Final answer:
The statement is completely true, a sampling distribution of the proportion is a probability distribution of sample proportions. It follows a normal distribution by the central limit theorem for proportions, provided certain conditions are met.
Step-by-step explanation:
True. A sampling distribution of the proportion is indeed a probability distribution whose values are the sample proportions. When dealing with sampling distributions given simple random samples of size n from a population, the probability distribution of all the measured characteristics, such as the mean, proportion, or standard deviation for each sample, is referred to as a sampling distribution.
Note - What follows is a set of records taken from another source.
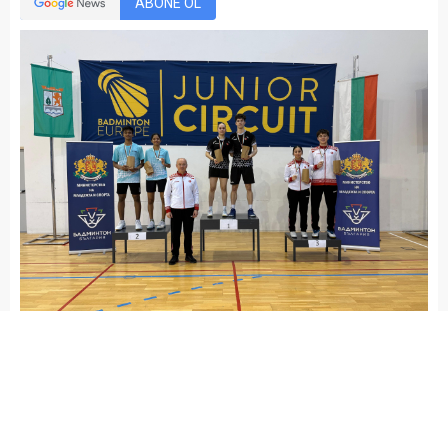
ABONE OL
Yayınlama: 20.04.2026
A
A
+
-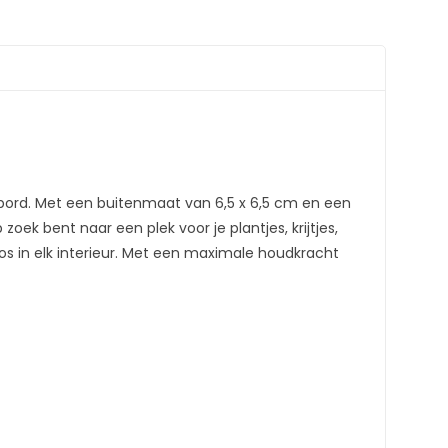
tbord. Met een buitenmaat van 6,5 x 6,5 cm en een
oek bent naar een plek voor je plantjes, krijtjes,
oos in elk interieur. Met een maximale houdkracht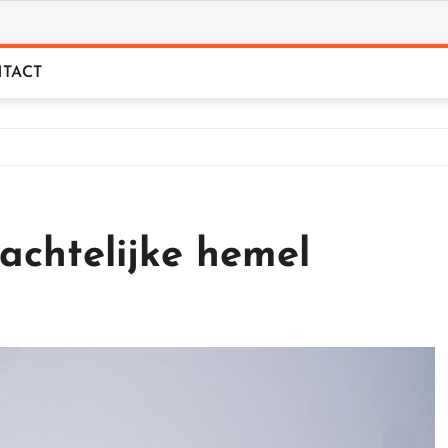
TACT
achtelijke hemel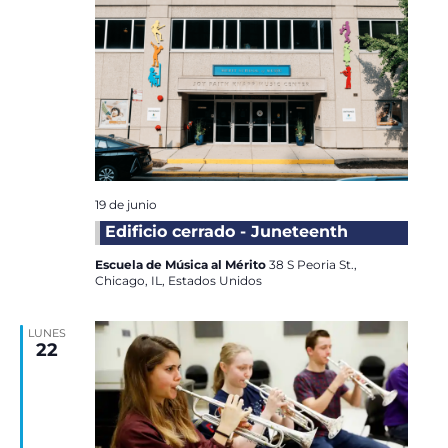
19 de junio
Edificio cerrado - Juneteenth
Escuela de Música al Mérito
38 S Peoria St.,
Chicago, IL, Estados Unidos
LUNES
22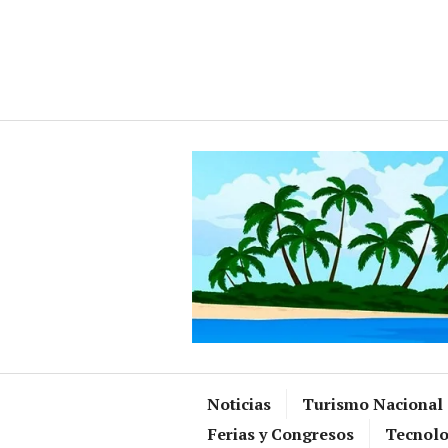
Ir
al
contenido
Noticias
Turismo Nacional
Ferias y Congresos
Tecnolo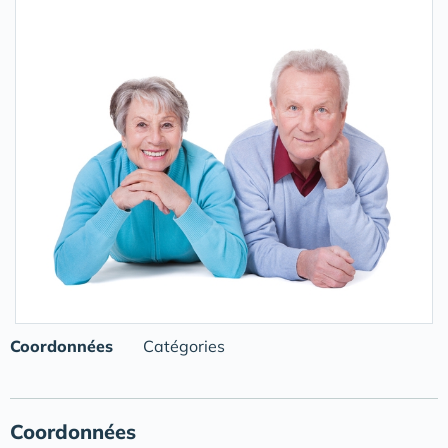
Coordonnées
Catégories
Coordonnées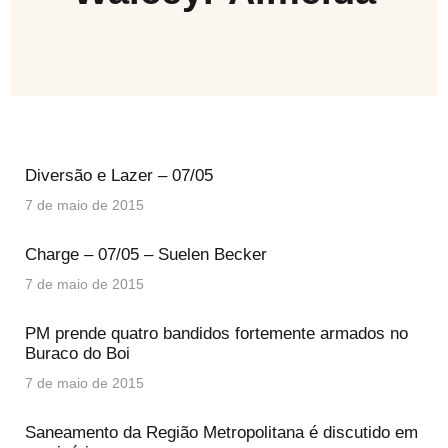
Diversão e Lazer – 07/05
7 de maio de 2015
Charge – 07/05 – Suelen Becker
7 de maio de 2015
PM prende quatro bandidos fortemente armados no
Buraco do Boi
7 de maio de 2015
Saneamento da Região Metropolitana é discutido em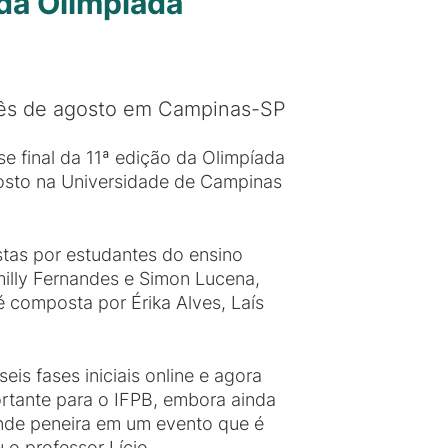
da Olimpíada
 mês de agosto em Campinas-SP
e final da 11ª edição da Olimpíada
agosto na Universidade de Campinas
as por estudantes do ensino
milly Fernandes e Simon Lucena,
é composta por Érika Alves, Laís
s fases iniciais online e agora
ortante para o IFPB, embora ainda
nde peneira em um evento que é
 o professor Lício.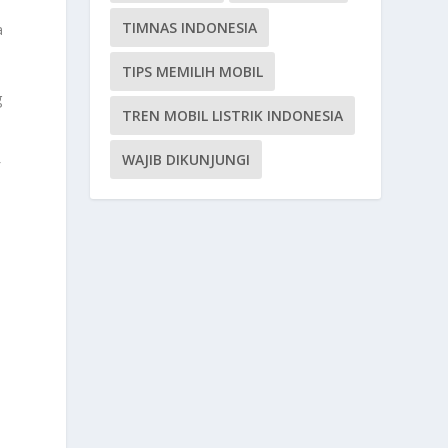
TIMNAS INDONESIA
a
TIPS MEMILIH MOBIL
g
TREN MOBIL LISTRIK INDONESIA
WAJIB DIKUNJUNGI
f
You know you are dealing with a proportion problem when the data you are collecting is categorical, with two possible outcomes often referred to as Success or Failure. For example, estimating the proportion of the population that smokes, that will vote for a specific candidate, or that has a college-level education are all cases where one is dealing with population proportions.
The distribution of the sample proportions is denoted by P' ("P prime") and, according to the central limit theorem for proportions, it follows a normal distribution with mean value p (the population proportion) and a standard deviation calculated using the formula \(\frac{\sqrt{p\cdot q}}{\sqrt{n}}\), where q = 1 - p. Here the conditions for using the normal approximation are that np and nq should both be greater than five (np > 5 and nq > 5).